Gender norms and HIV testing/treatment uptake: evidence from a large population-based sample in South Africa
J. Pulerwitz, A. Gottert, K. Kahn, N. Haberland, A. Julien, A. Selin, R. Twine, D. Peacock, X. Gómez-Olivé, S. A. Lippman, and A. Pettifor
2019. AIDS and Behavior. Online ahead of print, 29 July
How does the endorsement of different dimensions of gender norms by men and/or women influence their use of HIV testing and antiretroviral treatment?
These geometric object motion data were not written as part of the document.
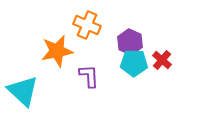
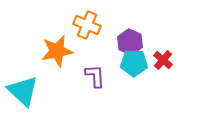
red cross: moved 1 px right
purple L-shape: moved 6 px right
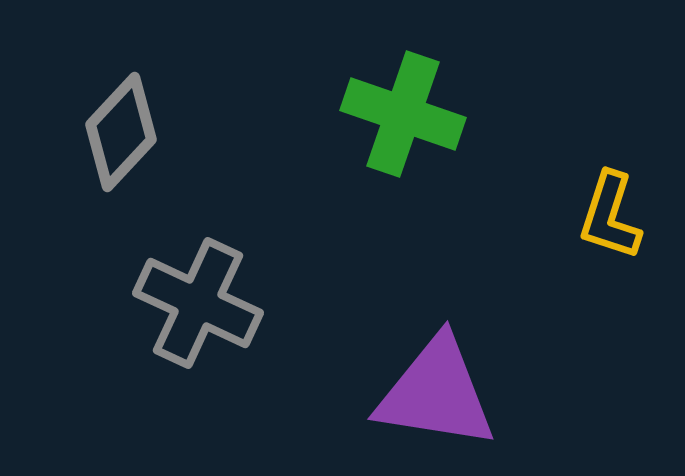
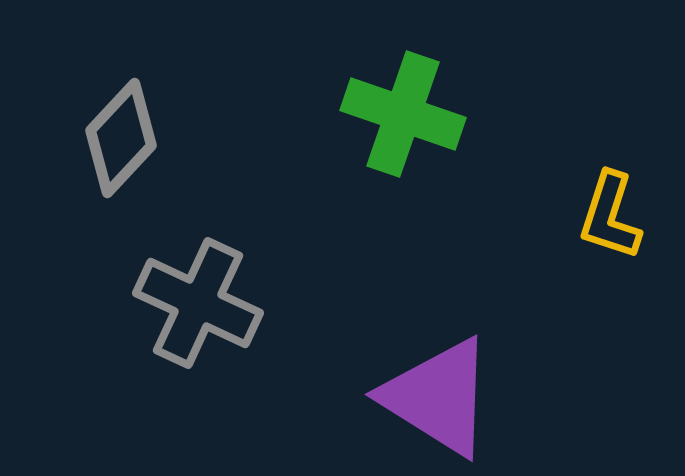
gray diamond: moved 6 px down
purple triangle: moved 2 px right, 4 px down; rotated 23 degrees clockwise
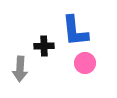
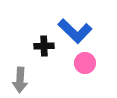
blue L-shape: rotated 40 degrees counterclockwise
gray arrow: moved 11 px down
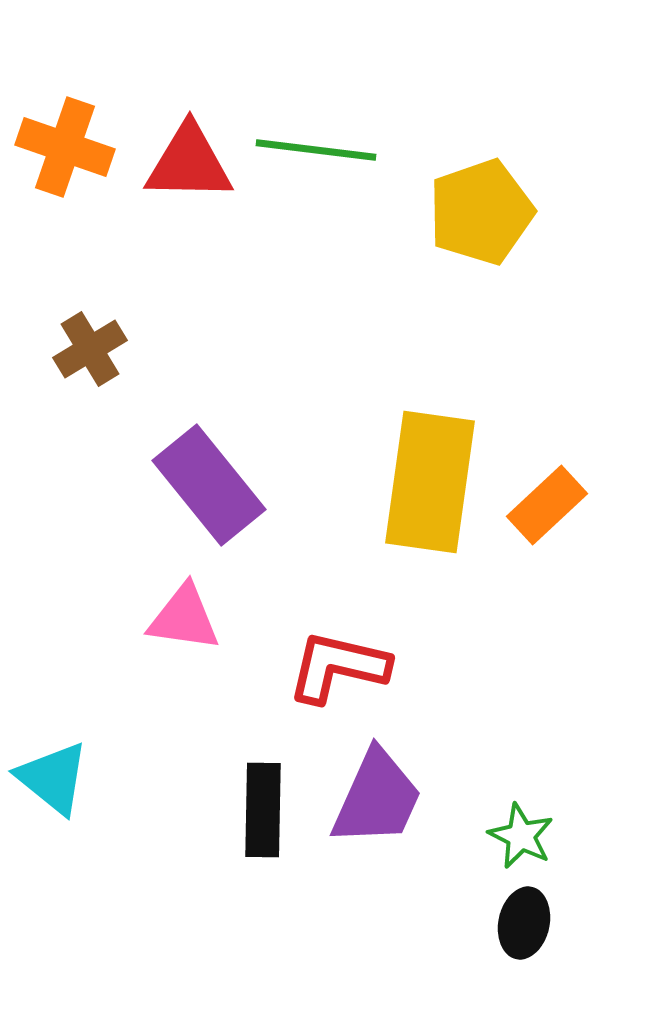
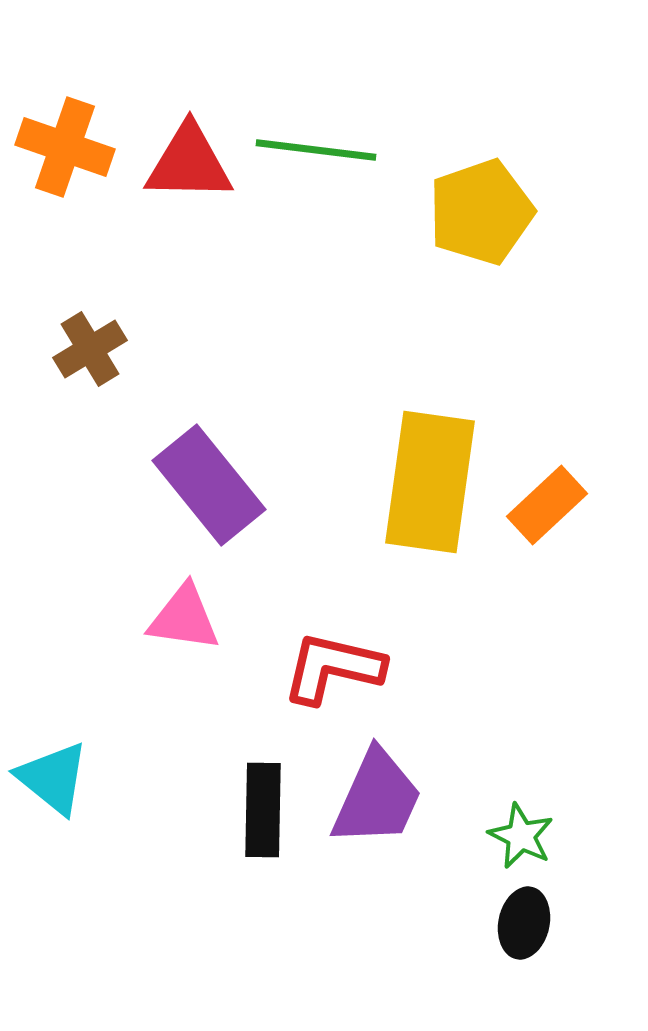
red L-shape: moved 5 px left, 1 px down
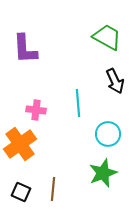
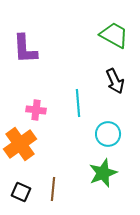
green trapezoid: moved 7 px right, 2 px up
This question was examined using data from a 2014 population-based survey of 1053 women and 1004 men, ages 18–49, in rural South Africa. We used a global measure for views toward gender norms (the GEM Scale), plus four subsets of scale items (all reliabilities ≥ 0.7). In multivariate analyses using the global measure, endorsement of inequitable gender norms was associated with more testing (AOR 2.47, p < 0.01) and less treatment use (AOR 0.15, p < 0.01) among women but not men. When examining specific subsets of inequitable norms (e.g., endorsing men as the primary decision-maker), decreased odds of treatment use was found for men as well (AOR 0.18, p < 0.01). Careful attention to the role specific gender norms play in HIV service uptake can yield useful programmatic recommendations.